Genetically engineered crops are common in the United States, where 60 to 90 percent of the corn, soybean and cotton plants are enhanced with genes from bacteria and other organisms. Most of the added genes allow the plants to make their own insecticides or, as in LLRICE601, confer resistance to commonly used weedkillers. But motivated by scientific, cultural and economic concerns, most countries around the world are finicky about biotech crops and allow relatively few in. That, in turn, has created tension for U.S. agriculture. Although U.S. farmers say they favor, in theory, further development of the crops, many have called for delays in field testing or marketing until other countries agree to accept them. With few mechanisms in place to segregate engineered from conventional varieties, and wide availability of tests able to detect minute quantities of foreign DNA, they say it is not worth the risk that shipments will become contaminated and rejected. "Once it's in the pipeline, it's very hard to get it out," said Jeffrey Barach, a vice president at the Food Products Association, a D.C. trade group.

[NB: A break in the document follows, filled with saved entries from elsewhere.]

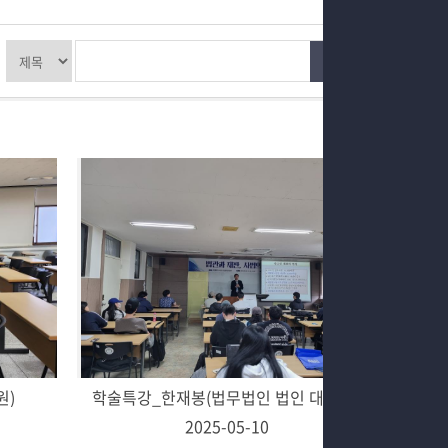
학과과정
법학학술특강
커뮤니티
홈페이지가이드
원)
학술특강_한재봉(법무법인 법인 대표변호사)
2025-05-10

Concerns have been especially high among rice growers, who sell big portions of their harvests to Kellogg for Rice Krispies, Anheuser-Busch for beer and Gerber for baby food, said Eric Wailes, an agricultural economist at the University of Arkansas at Fayetteville. "These are companies with huge brand equity," Wailes said, and are unwilling to risk their reputations. In fact, many experts suspect that pressure from the food industry was a major reason why Bayer mysteriously dropped LL601 five years ago without seeking USDA approval for it. The company has refused to answer questions about its biotech rice program, which produced two other varieties. The Agriculture Department deemed those two safe for sale, but Bayer opted not to market them.
In recent weeks, tests by researchers in Texas, Arkansas and Louisiana have begun to unveil how LL601 persisted even after Bayer quit. The rice had been grown in several test locations, including Louisiana State University's rice research station near Crowley from 1999 to 2001. Analyses in the past two weeks of samples of other rice varieties that were grown over the years at the same research station found that at least one - a long-grain rice known as Cheniere - was contaminated with LL601 at least as far back as 2003. Records indicate that the affected plot of Cheniere rice, which was used to grow "foundation stock" from which much larger amounts were produced over the next few years, was located at least 160 feet from the LL601 plot, farther apart than what USDA required, said LSU spokeswoman Frankie Gould.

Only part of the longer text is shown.